Helpers API¶

Overview

The Helpers API provides utility functions to partition work across replicas of a CANFAR session. Containers receive REPLICA_ID and REPLICA_COUNT environment variables, and these helpers make using them simple and correct.

Practical Examples¶

Stripe: take every Nth item with an offset¶

from canfar.helpers import distributed

# Assume REPLICA_ID=2 and REPLICA_COUNT=4
# Replica 2 (1-based) will see indices 1, 5, 9, ...
items = list(range(12))
shard = list(distributed.stripe(items, replica=2, total=4))
print(shard)  # [1, 5, 9]

Chunk: contiguous chunks of roughly equal size¶

from canfar.helpers import distributed

# Assume 10 items, 4 replicas
items = list(range(10))
# Replica 1 gets [0,1], 2->[2,3], 3->[4,5], 4->[6,7,8,9] (last takes remainder)
print(list(distributed.chunk(items, replica=1, total=4)))
print(list(distributed.chunk(items, replica=4, total=4)))

Sparse distribution

When items < replicas, chunk assigns exactly one item to each of the first len(items) replicas, and later replicas get nothing. This avoids duplication.

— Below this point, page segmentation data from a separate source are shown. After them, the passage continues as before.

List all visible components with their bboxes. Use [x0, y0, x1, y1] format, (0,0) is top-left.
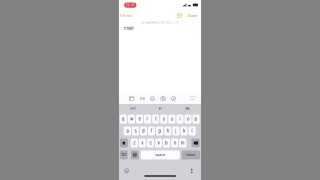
staticText: f — [151, 128, 153, 134]
staticText: r — [147, 117, 149, 122]
staticText: h — [167, 128, 169, 134]
button[interactable]: w — [128, 115, 135, 124]
button[interactable]: Emoji keyboard — [124, 168, 129, 173]
button[interactable]: z — [131, 138, 138, 148]
button[interactable]: Done — [186, 13, 199, 18]
button[interactable]: l — [188, 126, 196, 136]
button[interactable]: o — [184, 115, 192, 124]
staticText: are — [158, 107, 162, 110]
button[interactable]: Text format — [139, 96, 144, 101]
button[interactable]: e — [136, 115, 143, 124]
button[interactable]: Markup — [171, 96, 176, 101]
button[interactable]: q — [120, 115, 127, 124]
button[interactable]: k — [180, 126, 188, 136]
button[interactable]: y — [160, 115, 167, 124]
staticText: v — [158, 140, 160, 146]
button[interactable]: n — [171, 138, 178, 148]
button[interactable]: u — [168, 115, 175, 124]
staticText: j — [175, 128, 176, 134]
staticText: a — [126, 128, 128, 134]
staticText: Chair — [124, 26, 133, 31]
staticText: w — [130, 117, 133, 122]
staticText: g — [158, 128, 161, 134]
button[interactable]: 123 — [120, 150, 128, 159]
button[interactable]: space — [141, 150, 180, 159]
button[interactable]: r — [144, 115, 151, 124]
button[interactable]: More options — [177, 13, 182, 18]
staticText: o — [187, 117, 189, 122]
staticText: i — [179, 117, 180, 122]
button[interactable]: Dictation — [190, 168, 194, 173]
button[interactable]: p — [192, 115, 200, 124]
button[interactable]: Shift — [120, 138, 128, 148]
button[interactable]: Next keyboard — [131, 150, 139, 159]
staticText: with — [130, 107, 135, 110]
staticText: return — [186, 153, 195, 157]
staticText: m — [181, 140, 185, 146]
staticText: q — [122, 117, 125, 122]
button[interactable]: return — [182, 150, 200, 159]
button[interactable]: Camera — [161, 96, 166, 101]
button[interactable]: a — [124, 126, 131, 136]
button[interactable]: Notes — [120, 13, 134, 18]
button[interactable]: j — [172, 126, 179, 136]
button[interactable]: t — [152, 115, 159, 124]
button[interactable]: i — [176, 115, 184, 124]
button[interactable]: Delete — [191, 138, 200, 148]
staticText: 16 September 2021 at 22:33 — [141, 21, 179, 24]
staticText: p — [195, 117, 198, 122]
staticText: have — [185, 107, 189, 110]
staticText: y — [163, 117, 165, 122]
staticText: b — [165, 140, 168, 146]
staticText: Done — [188, 14, 197, 18]
staticText: 22:33 — [126, 3, 135, 7]
staticText: d — [142, 128, 145, 134]
button[interactable]: x — [139, 138, 146, 148]
button[interactable]: g — [156, 126, 163, 136]
staticText: c — [149, 140, 151, 146]
staticText: n — [174, 140, 176, 146]
staticText: space — [155, 153, 165, 157]
button[interactable]: Checklist — [150, 96, 155, 101]
button[interactable]: b — [163, 138, 170, 148]
button[interactable]: are — [146, 105, 174, 112]
staticText: Aa — [139, 96, 144, 101]
button[interactable]: d — [140, 126, 147, 136]
staticText: k — [183, 128, 185, 134]
button[interactable]: v — [155, 138, 162, 148]
staticText: u — [171, 117, 173, 122]
staticText: t — [155, 117, 156, 122]
button[interactable]: have — [174, 105, 201, 112]
button[interactable]: h — [164, 126, 171, 136]
button[interactable]: m — [179, 138, 186, 148]
button[interactable]: with — [119, 105, 146, 112]
button[interactable]: Hide keyboard — [190, 96, 195, 101]
staticText: e — [138, 117, 140, 122]
staticText: z — [133, 140, 135, 146]
staticText: x — [141, 140, 143, 146]
button[interactable]: s — [132, 126, 139, 136]
staticText: Notes — [123, 14, 133, 18]
button[interactable]: c — [147, 138, 154, 148]
staticText: 123 — [121, 153, 126, 157]
button[interactable]: Insert table — [129, 96, 134, 101]
staticText: s — [134, 128, 136, 134]
button[interactable]: f — [148, 126, 155, 136]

Using container-provided environment variables¶

# Inside CANFAR container replicas, you can omit replica/total and read from env
from canfar.helpers import distributed
work = list(range(1000))
for item in distributed.chunk(work):
    process(item)

Validation and errors¶

replica must be >= 1 and <= total
total must be > 0

API Reference¶

canfar.helpers.distributed ¶

Helper functions for distributed computing.

stripe ¶

stripe(
    iterable: Iterable[T],
    replica: int = int(os.environ.get("REPLICA_ID", "1")),
    total: int = int(os.environ.get("REPLICA_COUNT", "1")),
) -> Iterator[T]

Returns every total-th item from the iterable with a replica-th offset.

PARAMETER	DESCRIPTION
`iterable`	The iterable to partition. TYPE: `Iterable[T]`
`replica`	The replica number. Defaults to int(os.environ.get("REPLICA_ID", 1)). TYPE: `int` DEFAULT: `int(get('REPLICA_ID', '1'))`
`total`	The total number of replicas. Defaults to int(os.environ.get("REPLICA_COUNT", 1)). TYPE: `int` DEFAULT: `int(get('REPLICA_COUNT', '1'))`

Examples:

>>> from canfar.helpers import distributed
>>> dataset = range(100)
>>> for data in distributed.partition(dataset, 1, 10):
        print(data)
0, 10, 20, 30, 40, 50, 60, 70, 80, 90

YIELDS	DESCRIPTION
`T`	Iterator[T]: The `replica`-th partition of the iterable.

chunk ¶

chunk(
    iterable: Iterable[T],
    replica: int = int(os.environ.get("REPLICA_ID", "1")),
    total: int = int(os.environ.get("REPLICA_COUNT", "1")),
) -> Iterator[T]

Returns the replica-th chunk of the iterable split into total chunks.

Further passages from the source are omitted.